Também foi ela quem convenceu os controladores de vôo a suspender o motim de março do ano passado. Junto com o ministro do Planejamento, Paulo Bernardo, Erenice chegou por volta das 23h ao Cindacta 1, em Brasília, e começou a negociar com os grevistas. Mostrou pulso. Estamos cansados de promessas. Nossos anseios estão engavetados. Não houve nada de concreto até hoje, reclamou um dos líderes dos controladores. Nós nunca viemos aqui antes para prometer absolutamente nada para vocês. Então, para essa relação ficar qualificada, não pode partir dessa premissa, rebateu Erenice.

Dilma se encantou com Erenice no governo de transição, quando a advogada foi chamada para integrar a equipe do futuro governo Lula e impressionou pelos conhecimentos sobre o setor energético adquiridos na Eletronorte, quando ocupou cargos de gerência de 1981 a 1994. No Ministério de Minas e Energia, Erenice foi o braço direito de Dilma na formulação do novo modelo do setor. Em uma reunião com assessores, Dilma chegou a dizer que Erenice era um modelo de profissional.
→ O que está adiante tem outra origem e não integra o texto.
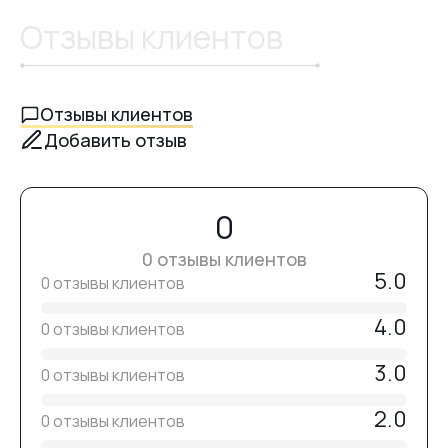
равномерно распределив частицы,
Отзывы клиентов
просуши в лампе UV/LED 60 секунд или UV — 120 секунд,
после полимеризации не протирай — топ не имеет
липкого слоя,
оставь поверхность до полного остывания для
Отзывы клиентов
максимального блеска.
Добавить отзыв
0
0 отзывы клиентов
5.0
0 отзывы клиентов
4.0
0 отзывы клиентов
3.0
0 отзывы клиентов
2.0
0 отзывы клиентов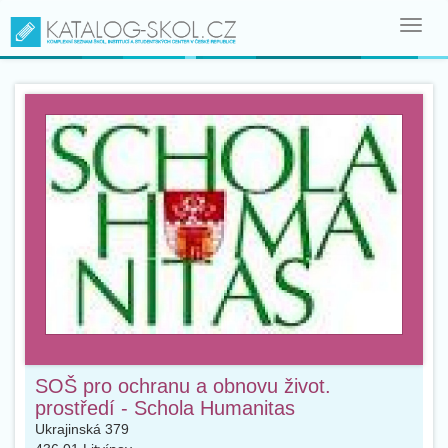
Toggl
navig
SOŠ pro ochranu a obnovu život.
prostředí - Schola Humanitas
Ukrajinská 379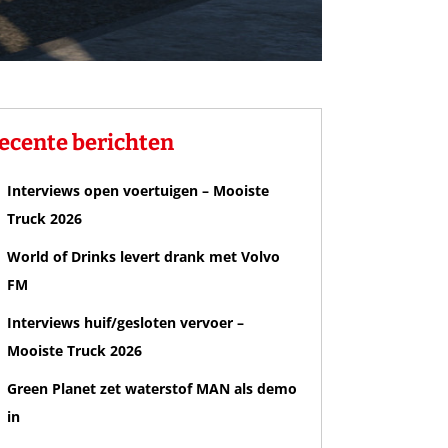
ecente berichten
Interviews open voertuigen – Mooiste
Truck 2026
World of Drinks levert drank met Volvo
FM
Interviews huif/gesloten vervoer –
Mooiste Truck 2026
Green Planet zet waterstof MAN als demo
in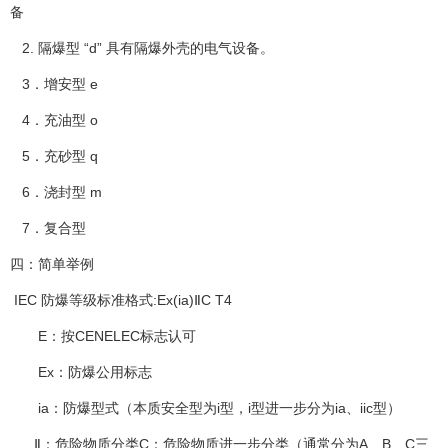
备
2. 隔爆型 “d” 具有隔爆外壳的电气设备。
3．增安型 e
4．充油型 o
5．充砂型 q
6．浇封型 m
7．复合型
四：简单举例
IEC 防爆等级标准格式:Ex(ia)ⅡC T4
E：按CENELEC标志认可
Ex：防爆公用标志
ia：防爆型式（本质安全型为i型，i型进一步分为ia、iic型）
Ⅱ：危险物质分类C：危险物质进一步分类（通常分为A、B、C三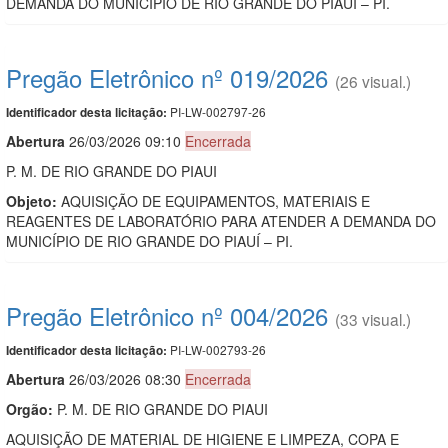
DEMANDA DO MUNICÍPIO DE RIO GRANDE DO PIAUÍ – PI.
Pregão Eletrônico nº 019/2026
(26 visual.)
PI-LW-002797-26
Identificador desta licitação:
Abert
u
ra
26/03/2026 09:10
Encerrada
P. M. DE RIO GRANDE DO PIAUI
Objeto:
AQUISIÇÃO DE EQUIPAMENTOS, MATERIAIS E
REAGENTES DE LABORATÓRIO PARA ATENDER A DEMANDA DO
MUNICÍPIO DE RIO GRANDE DO PIAUÍ – PI.
Pregão Eletrônico nº 004/2026
(33 visual.)
PI-LW-002793-26
Identificador desta licitação:
Abert
u
ra
26/03/2026 08:30
Encerrada
Orgão:
P. M. DE RIO GRANDE DO PIAUI
AQUISIÇÃO DE MATERIAL DE HIGIENE E LIMPEZA, COPA E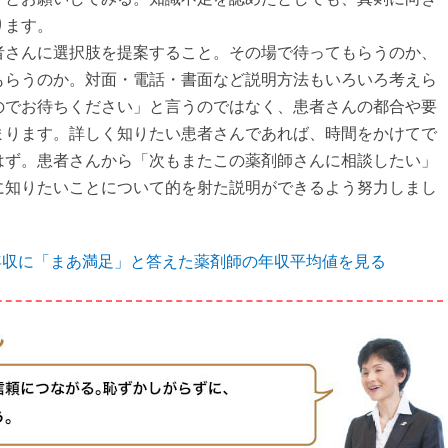
ります。
者さんに選択肢を提案すること。その場で待ってもらうのか、
もらうのか。対面・電話・書面など説明方法もいろいろ考えら
のでお待ちください」と言うのではなく、患者さんの都合や要
まります。詳しく知りたい患者さんであれば、時間をかけてで
はず。患者さんから「次もまたこの薬剤師さんに相談したい」
に知りたいことについて的を射た説明ができるよう努力しまし
の年収に「まあ満足」と答えた薬剤師の年収平均値を見る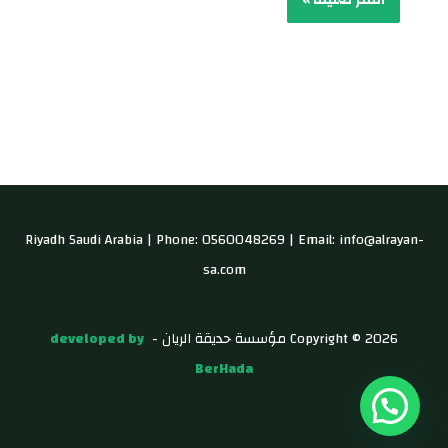
Riyadh Saudi Arabia | Phone: 0560048269 | Email: info@alrayan-
sa.com
Copyright © 2026 مؤسسة حديقة الريان -
developed by
BerHada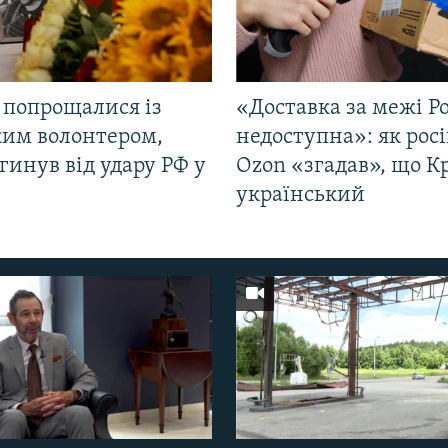
 попрощалися із
«Доставка за межі Ро
ким волонтером,
недоступна»: як рос
гинув від удару РФ у
Ozon «згадав», що 
і
український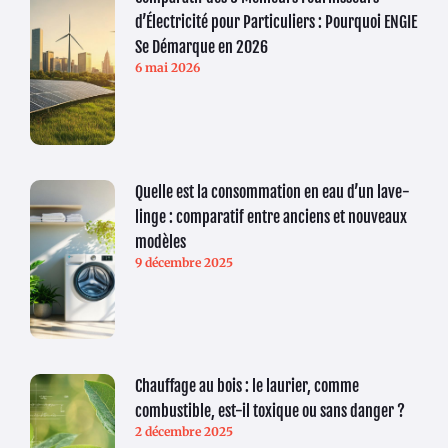
d’Électricité pour Particuliers : Pourquoi ENGIE
Se Démarque en 2026
6 mai 2026
Quelle est la consommation en eau d’un lave-
linge : comparatif entre anciens et nouveaux
modèles
9 décembre 2025
Chauffage au bois : le laurier, comme
combustible, est-il toxique ou sans danger ?
2 décembre 2025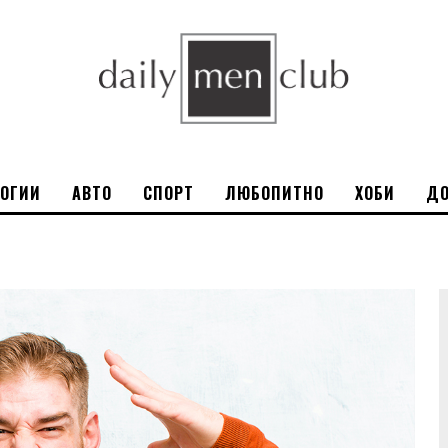
ЛОГИИ
АВТО
СПОРТ
ЛЮБОПИТНО
ХОБИ
ДО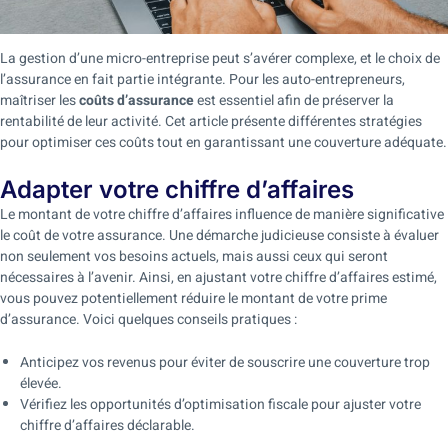
La gestion d’une micro-entreprise peut s’avérer complexe, et le choix de
l’assurance en fait partie intégrante. Pour les auto-entrepreneurs,
maîtriser les
coûts d’assurance
est essentiel afin de préserver la
rentabilité de leur activité. Cet article présente différentes stratégies
pour optimiser ces coûts tout en garantissant une couverture adéquate.
Adapter votre chiffre d’affaires
Le montant de votre chiffre d’affaires influence de manière significative
le coût de votre assurance. Une démarche judicieuse consiste à évaluer
non seulement vos besoins actuels, mais aussi ceux qui seront
nécessaires à l’avenir. Ainsi, en ajustant votre chiffre d’affaires estimé,
vous pouvez potentiellement réduire le montant de votre prime
d’assurance. Voici quelques conseils pratiques :
Anticipez vos revenus pour éviter de souscrire une couverture trop
élevée.
Vérifiez les opportunités d’optimisation fiscale pour ajuster votre
chiffre d’affaires déclarable.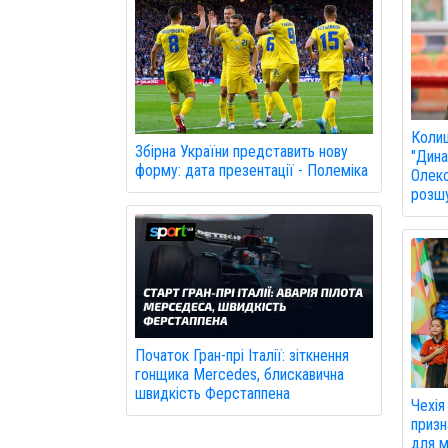
Колиш
Збірна України представить нову
"Дина
форму: дата презентації - Полеміка
Олекс
розшу
Початок Гран-прі Італії: зіткнення
гонщика Mercedes, блискавична
швидкість Ферстаппена
Чехія
призн
для м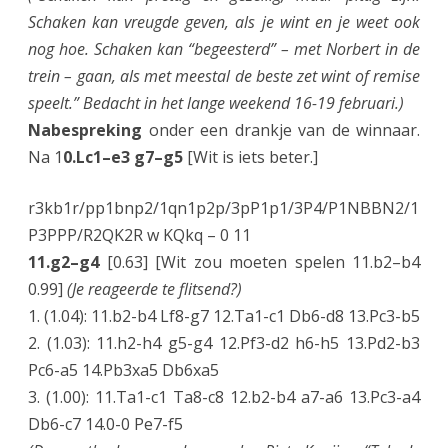
Schaken kan vreugde geven, als je wint en je weet ook
nog hoe. Schaken kan “begeesterd” – met Norbert in de
trein – gaan, als met meestal de beste zet wint of remise
speelt.” Bedacht in het lange weekend 16-19 februari.)
Nabespreking
onder een drankje van de winnaar.
Na 1
0.Lc1–e3 g7–g5
[Wit is iets beter.]
r3kb1r/pp1bnp2/1qn1p2p/3pP1p1/3P4/P1NBBN2/1
P3PPP/R2QK2R w KQkq – 0 11
11.g2–g4
[0.63] [Wit zou moeten spelen 11.b2–b4
0.99]
(Je reageerde te flitsend?)
1. (1.04): 11.b2-b4 Lf8-g7 12.Ta1-c1 Db6-d8 13.Pc3-b5
2. (1.03): 11.h2-h4 g5-g4 12.Pf3-d2 h6-h5 13.Pd2-b3
Pc6-a5 14.Pb3xa5 Db6xa5
3. (1.00): 11.Ta1-c1 Ta8-c8 12.b2-b4 a7-a6 13.Pc3-a4
Db6-c7 14.0-0 Pe7-f5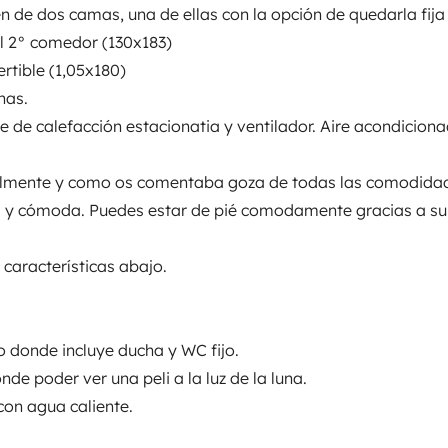
elementen
 de dos camas, una de ellas con la opción de quedarla fija
icante.
el 2° comedor (130x183)
rtible (1,05x180)
s.
nas.
Datum der Erstzulassung:
2015
 de calefacción estacionatia y ventilador. Aire acondiciona
cht:
Höhe
ilmente y como os comentaba goza de todas las comodida
2,77 m
y cómoda. Puedes estar de pié comodamente gracias a su 
tails
características abajo.
 donde incluye ducha y WC fijo.
de poder ver una peli a la luz de la luna.
con agua caliente.
Führerschein (Vorder- und
Rückseite)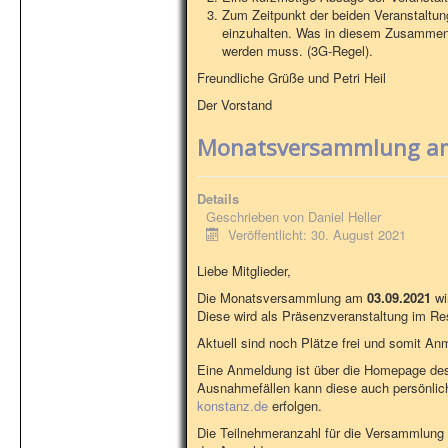
Zum Zeitpunkt der beiden Veranstaltu
einzuhalten. Was in diesem Zusammenha
werden muss. (3G-Regel).
Freundliche Grüße und Petri Heil
Der Vorstand
Monatsversammlung am
Details
Geschrieben von
Daniel Heller
Veröffentlicht: 30. August 2021
Liebe Mitglieder,
Die Monatsversammlung am
03.09.2021
wi
Diese wird als Präsenzveranstaltung im R
Aktuell sind noch Plätze frei und somit A
Eine Anmeldung ist über die Homepage de
Ausnahmefällen kann diese auch persönlich
konstanz.de
erfolgen.
Die Teilnehmeranzahl für die Versammlung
Gosto de trabalhar com gente competente como Erenice, disse Dilma.

Já à frente da Casa Civil, Dilma incumbiu Erenice de monitorar setores importantes do governo. A advogada foi nomeada para os conselhos da Petrobras, da Eletronorte e da Companhia Hidrelétrica do São Francisco. Este ano saiu da Petrobras, mas ganhou uma cadeira no conselho do BNDES. Somando todas as funções, Erenice recebe cerca de R$ 30 mil mensais. O salário mensal dos secretários-executivos, como Erenice, é de R$ 12,7 mil. Além disso, ela ganha cerca de R$ 4,5 mil de cada conselho que integra. São os chamados jetons. Ainda em 2006, por relevantes serviços prestados ao governo, Erenice foi condecorada com a medalha do Mérito Mauá, concedida pelo Ministério dos Transportes.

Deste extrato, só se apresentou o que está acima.